#### PROBLEM DETAILS
If a line of the material holds the string "essential", please copy it.

━━━━━ AVAILABLE RECORDS

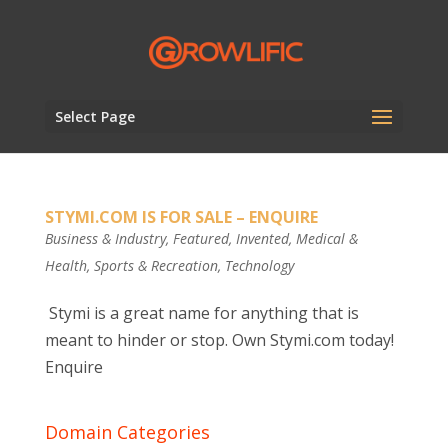
Select Page
STYMI.COM IS FOR SALE – ENQUIRE
Business & Industry
,
Featured
,
Invented
,
Medical &
Health
,
Sports & Recreation
,
Technology
Stymi is a great name for anything that is
meant to hinder or stop. Own Stymi.com today!
Enquire
Domain Categories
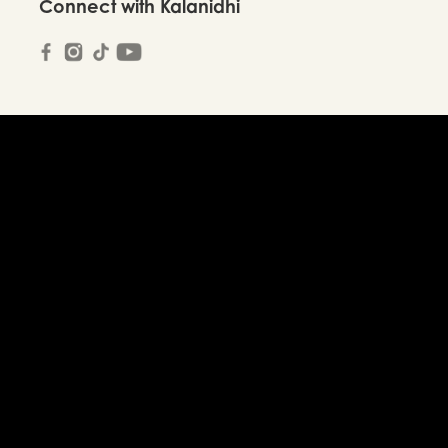
Connect with Kalanidhi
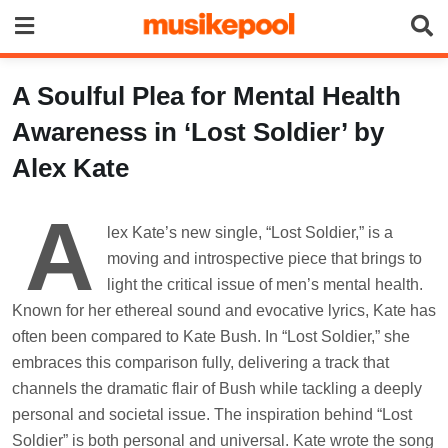
Skip
to
content
A Soulful Plea for Mental Health
Awareness in ‘Lost Soldier’ by
Alex Kate
A
lex Kate’s new single, “Lost Soldier,” is a
moving and introspective piece that brings to
light the critical issue of men’s mental health.
Known for her ethereal sound and evocative lyrics, Kate has
often been compared to Kate Bush. In “Lost Soldier,” she
embraces this comparison fully, delivering a track that
channels the dramatic flair of Bush while tackling a deeply
personal and societal issue. The inspiration behind “Lost
Soldier” is both personal and universal. Kate wrote the song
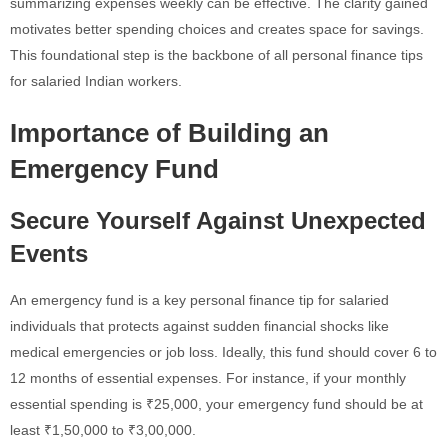
summarizing expenses weekly can be effective. The clarity gained
motivates better spending choices and creates space for savings.
This foundational step is the backbone of all personal finance tips
for salaried Indian workers.
Importance of Building an
Emergency Fund
Secure Yourself Against Unexpected
Events
An emergency fund is a key personal finance tip for salaried
individuals that protects against sudden financial shocks like
medical emergencies or job loss. Ideally, this fund should cover 6 to
12 months of essential expenses. For instance, if your monthly
essential spending is ₹25,000, your emergency fund should be at
least ₹1,50,000 to ₹3,00,000.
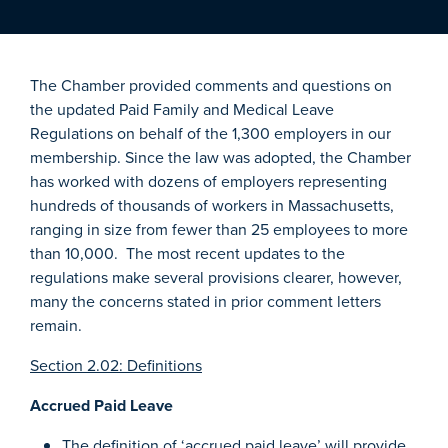
The Chamber provided comments and questions on
the updated Paid Family and Medical Leave
Regulations on behalf of the 1,300 employers in our
membership. Since the law was adopted, the Chamber
has worked with dozens of employers representing
hundreds of thousands of workers in Massachusetts,
ranging in size from fewer than 25 employees to more
than 10,000. The most recent updates to the
regulations make several provisions clearer, however,
many the concerns stated in prior comment letters
remain.
Section 2.02: Definitions
Accrued Paid Leave
The definition of ‘accrued paid leave’ will provide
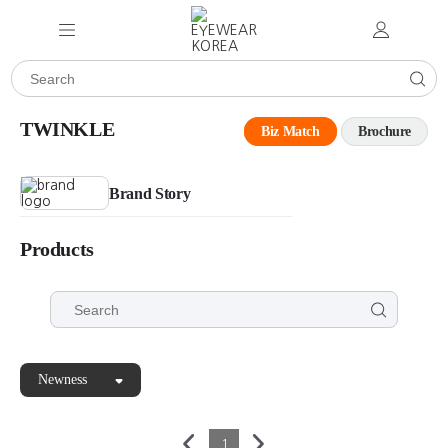
TWINKLE
Biz Match
Brochure
Brand Story
Products
Newness
1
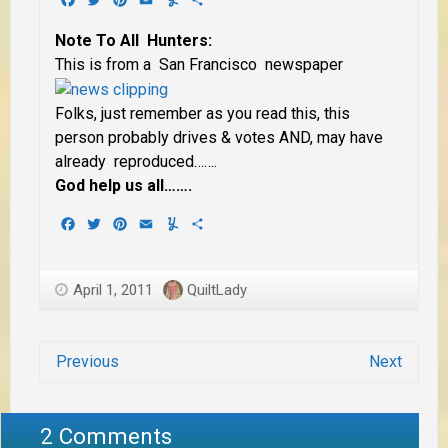
Note To All Hunters:
This is from a San Francisco newspaper
Folks, just remember as you read this, this
person probably drives & votes AND, may have
already reproduced…….
God help us all…….
Facebook
Twitter
Pinterest
Email
Yummly
Share
April 1, 2011
QuiltLady
Previous
Next
2 Comments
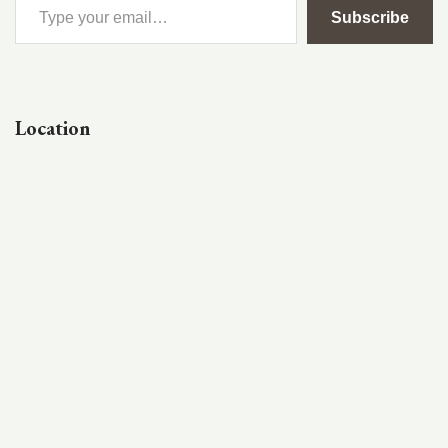
Subscribe
Location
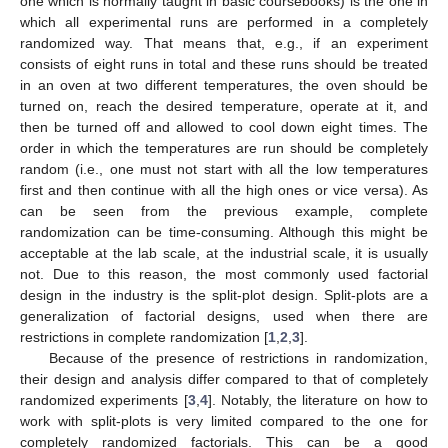
one which is normally taught in basic coursebooks) is the one in
which all experimental runs are performed in a completely
randomized way. That means that, e.g., if an experiment
consists of eight runs in total and these runs should be treated
in an oven at two different temperatures, the oven should be
turned on, reach the desired temperature, operate at it, and
then be turned off and allowed to cool down eight times. The
order in which the temperatures are run should be completely
random (i.e., one must not start with all the low temperatures
first and then continue with all the high ones or vice versa). As
can be seen from the previous example, complete
randomization can be time-consuming. Although this might be
acceptable at the lab scale, at the industrial scale, it is usually
not. Due to this reason, the most commonly used factorial
design in the industry is the split-plot design. Split-plots are a
generalization of factorial designs, used when there are
restrictions in complete randomization [
1
,
2
,
3
].
Because of the presence of restrictions in randomization,
their design and analysis differ compared to that of completely
randomized experiments [
3
,
4
]. Notably, the literature on how to
work with split-plots is very limited compared to the one for
completely randomized factorials. This can be a good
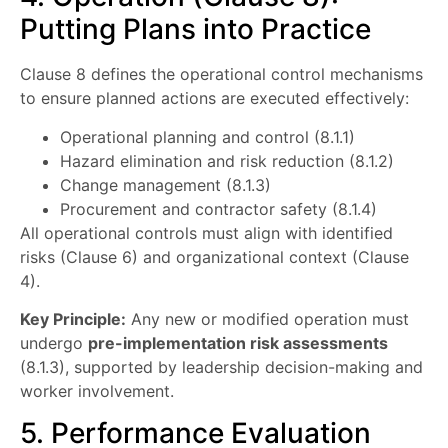
Putting Plans into Practice
Clause 8 defines the operational control mechanisms
to ensure planned actions are executed effectively:
Operational planning and control (8.1.1)
Hazard elimination and risk reduction (8.1.2)
Change management (8.1.3)
Procurement and contractor safety (8.1.4)
All operational controls must align with identified
risks (Clause 6) and organizational context (Clause
4).
Key Principle:
Any new or modified operation must
undergo
pre-implementation risk assessments
(8.1.3), supported by leadership decision-making and
worker involvement.
5. Performance Evaluation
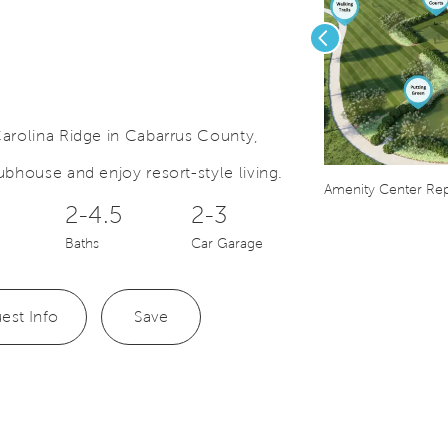
Previous
arolina Ridge in Cabarrus County,
bhouse and enjoy resort-style living.
Save Video.
mmunity Map
Amenity Center Rep
2-4.5
2-3
Baths
Car Garage
est Info
Save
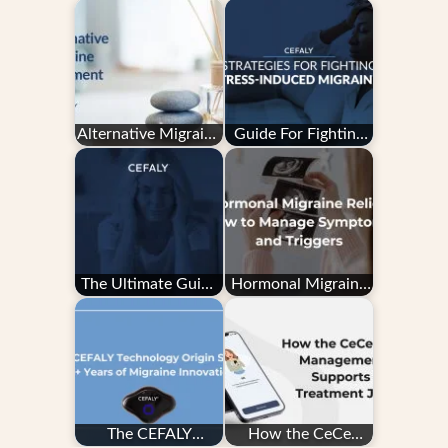
Alternative Migraine
Guide For Fighting
Treatment
Stress-Induced
Migraine
The Ultimate Guide
Hormonal Migraine
to Migraine Tracking
Relief: How to
Manage Symptoms
and…
The CEFALY
How the CeCe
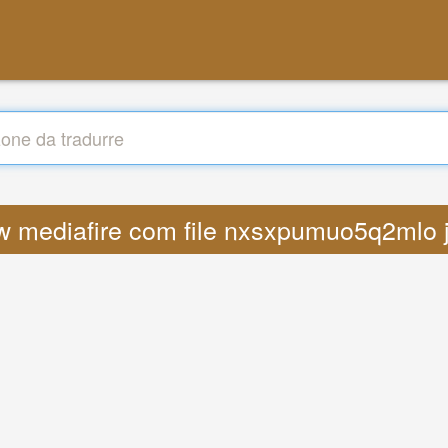
ww mediafire com file nxsxpumuo5q2mlo 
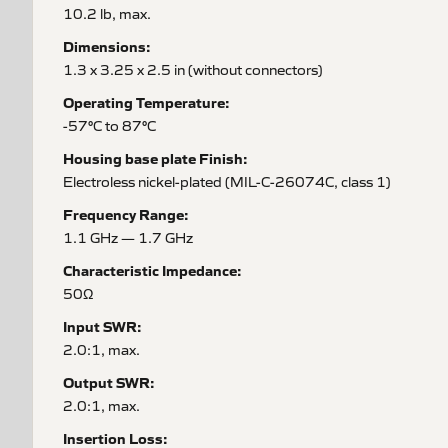
10.2 lb, max.
Dimensions:
1.3 x 3.25 x 2.5 in (without connectors)
Operating Temperature:
-57°C to 87°C
Housing base plate Finish:
Electroless nickel-plated (MIL-C-26074C, class 1)
Frequency Range:
1.1 GHz — 1.7 GHz
Characteristic Impedance:
50Ω
Input SWR:
2.0:1, max.
Output SWR:
2.0:1, max.
Insertion Loss:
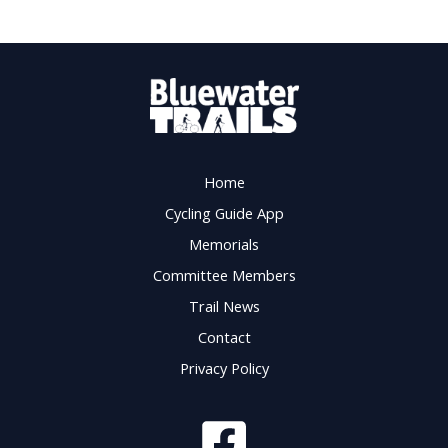
Home
Cycling Guide App
Memorials
Committee Members
Trail News
Contact
Privacy Policy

━━━━━━━━━━

#### COMPLETED TASK
12 months of essential expenses. For instance, if your monthly
essential spending is ₹25,000, your emergency fund should be at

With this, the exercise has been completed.